Down to the last line, set down the material below exactly; skip the pictures.

• [Source material]:
----------------------------------------

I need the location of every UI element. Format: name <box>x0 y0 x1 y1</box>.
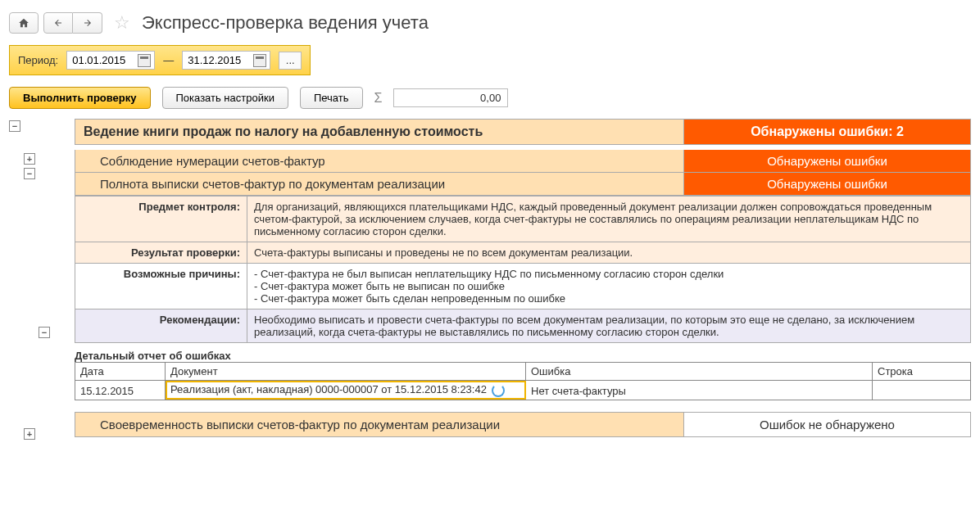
sub1-status: Обнаружены ошибки <box>684 150 971 173</box>
period-bar: Период: — ... <box>9 45 311 75</box>
forward-button[interactable] <box>73 12 102 34</box>
col-date: Дата <box>75 363 166 381</box>
arrow-left-icon <box>52 18 64 28</box>
period-label: Период: <box>18 54 58 66</box>
tree-collapse[interactable]: − <box>24 168 35 179</box>
section-status: Обнаружены ошибки: 2 <box>684 119 971 145</box>
cell-err: Нет счета-фактуры <box>526 381 873 400</box>
footer-status: Ошибок не обнаружено <box>684 412 971 437</box>
cell-doc[interactable]: Реализация (акт, накладная) 0000-000007 … <box>166 381 526 400</box>
run-check-button[interactable]: Выполнить проверку <box>9 87 151 109</box>
row-result-text: Счета-фактуры выписаны и проведены не по… <box>247 242 971 264</box>
tree-expand[interactable]: + <box>24 153 35 165</box>
tree-expand[interactable]: + <box>24 428 35 440</box>
row-subject-text: Для организаций, являющихся плательщикам… <box>247 197 971 242</box>
sub2-status: Обнаружены ошибки <box>684 173 971 196</box>
error-table-title: Детальный отчет об ошибках <box>75 350 971 362</box>
period-from-input[interactable] <box>70 53 133 67</box>
col-doc: Документ <box>166 363 526 381</box>
show-settings-button[interactable]: Показать настройки <box>162 87 288 109</box>
section-title: Ведение книги продаж по налогу на добавл… <box>75 119 684 145</box>
period-dash: — <box>163 54 174 66</box>
sum-value: 0,00 <box>393 88 508 107</box>
footer-title[interactable]: Своевременность выписки счетов-фактур по… <box>75 412 684 437</box>
favorite-star-icon[interactable]: ☆ <box>114 12 130 34</box>
cell-date: 15.12.2015 <box>75 381 166 400</box>
calendar-icon[interactable] <box>253 54 266 67</box>
sigma-icon: Σ <box>374 91 383 106</box>
sub1-title[interactable]: Соблюдение нумерации счетов-фактур <box>75 150 684 173</box>
page-title: Экспресс-проверка ведения учета <box>142 12 429 34</box>
tree-collapse[interactable]: − <box>39 327 50 338</box>
row-subject-label: Предмет контроля: <box>75 197 247 242</box>
home-icon <box>18 17 29 29</box>
tree-collapse[interactable]: − <box>9 120 20 132</box>
tree-column: − + − − + <box>9 119 75 443</box>
row-causes-text: - Счет-фактура не был выписан неплательщ… <box>247 264 971 309</box>
row-result-label: Результат проверки: <box>75 242 247 264</box>
arrow-right-icon <box>82 18 93 28</box>
period-from <box>66 51 155 70</box>
sub2-title[interactable]: Полнота выписки счетов-фактур по докумен… <box>75 173 684 196</box>
home-button[interactable] <box>9 12 39 34</box>
calendar-icon[interactable] <box>138 54 151 67</box>
error-row[interactable]: 15.12.2015 Реализация (акт, накладная) 0… <box>75 381 971 400</box>
row-reco-label: Рекомендации: <box>75 309 247 343</box>
loading-spinner-icon <box>492 384 505 397</box>
period-to <box>182 51 270 70</box>
row-causes-label: Возможные причины: <box>75 264 247 309</box>
back-button[interactable] <box>43 12 73 34</box>
col-err: Ошибка <box>526 363 873 381</box>
row-reco-text: Необходимо выписать и провести счета-фак… <box>247 309 971 343</box>
period-to-input[interactable] <box>186 53 248 67</box>
col-line: Строка <box>873 363 971 381</box>
print-button[interactable]: Печать <box>300 87 363 109</box>
cell-line <box>873 381 971 400</box>
period-choose-button[interactable]: ... <box>279 52 302 70</box>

----------------------------------------

• [Solution to this problem]:
I need the location of every UI element. Format: name <box>x0 y0 x1 y1</box>.
sub1-status: Обнаружены ошибки <box>684 150 971 173</box>
period-bar: Период: — ... <box>9 45 311 75</box>
forward-button[interactable] <box>73 12 102 34</box>
col-date: Дата <box>75 363 166 381</box>
arrow-left-icon <box>52 18 64 28</box>
period-label: Период: <box>18 54 58 66</box>
tree-collapse[interactable]: − <box>24 168 35 179</box>
section-status: Обнаружены ошибки: 2 <box>684 119 971 145</box>
cell-err: Нет счета-фактуры <box>526 381 873 400</box>
footer-status: Ошибок не обнаружено <box>684 412 971 437</box>
cell-doc[interactable]: Реализация (акт, накладная) 0000-000007 … <box>166 381 526 400</box>
run-check-button[interactable]: Выполнить проверку <box>9 87 151 109</box>
row-result-text: Счета-фактуры выписаны и проведены не по… <box>247 242 971 264</box>
tree-expand[interactable]: + <box>24 153 35 165</box>
tree-expand[interactable]: + <box>24 428 35 440</box>
row-subject-text: Для организаций, являющихся плательщикам… <box>247 197 971 242</box>
sub2-status: Обнаружены ошибки <box>684 173 971 196</box>
error-table-title: Детальный отчет об ошибках <box>75 350 971 362</box>
period-from-input[interactable] <box>70 53 133 67</box>
col-doc: Документ <box>166 363 526 381</box>
show-settings-button[interactable]: Показать настройки <box>162 87 288 109</box>
section-title: Ведение книги продаж по налогу на добавл… <box>75 119 684 145</box>
period-dash: — <box>163 54 174 66</box>
sum-value: 0,00 <box>393 88 508 107</box>
footer-title[interactable]: Своевременность выписки счетов-фактур по… <box>75 412 684 437</box>
favorite-star-icon[interactable]: ☆ <box>114 12 130 34</box>
cell-date: 15.12.2015 <box>75 381 166 400</box>
calendar-icon[interactable] <box>253 54 266 67</box>
sigma-icon: Σ <box>374 91 383 106</box>
sub1-title[interactable]: Соблюдение нумерации счетов-фактур <box>75 150 684 173</box>
page-title: Экспресс-проверка ведения учета <box>142 12 429 34</box>
tree-collapse[interactable]: − <box>39 327 50 338</box>
row-subject-label: Предмет контроля: <box>75 197 247 242</box>
home-icon <box>18 17 29 29</box>
tree-collapse[interactable]: − <box>9 120 20 132</box>
tree-column: − + − − + <box>9 119 75 443</box>
row-causes-text: - Счет-фактура не был выписан неплательщ… <box>247 264 971 309</box>
row-result-label: Результат проверки: <box>75 242 247 264</box>
arrow-right-icon <box>82 18 93 28</box>
period-from <box>66 51 155 70</box>
sub2-title[interactable]: Полнота выписки счетов-фактур по докумен… <box>75 173 684 196</box>
home-button[interactable] <box>9 12 39 34</box>
calendar-icon[interactable] <box>138 54 151 67</box>
error-row[interactable]: 15.12.2015 Реализация (акт, накладная) 0… <box>75 381 971 400</box>
row-reco-label: Рекомендации: <box>75 309 247 343</box>
loading-spinner-icon <box>492 384 505 397</box>
period-to <box>182 51 270 70</box>
row-causes-label: Возможные причины: <box>75 264 247 309</box>
back-button[interactable] <box>43 12 73 34</box>
col-err: Ошибка <box>526 363 873 381</box>
row-reco-text: Необходимо выписать и провести счета-фак… <box>247 309 971 343</box>
period-to-input[interactable] <box>186 53 248 67</box>
col-line: Строка <box>873 363 971 381</box>
print-button[interactable]: Печать <box>300 87 363 109</box>
cell-line <box>873 381 971 400</box>
period-choose-button[interactable]: ... <box>279 52 302 70</box>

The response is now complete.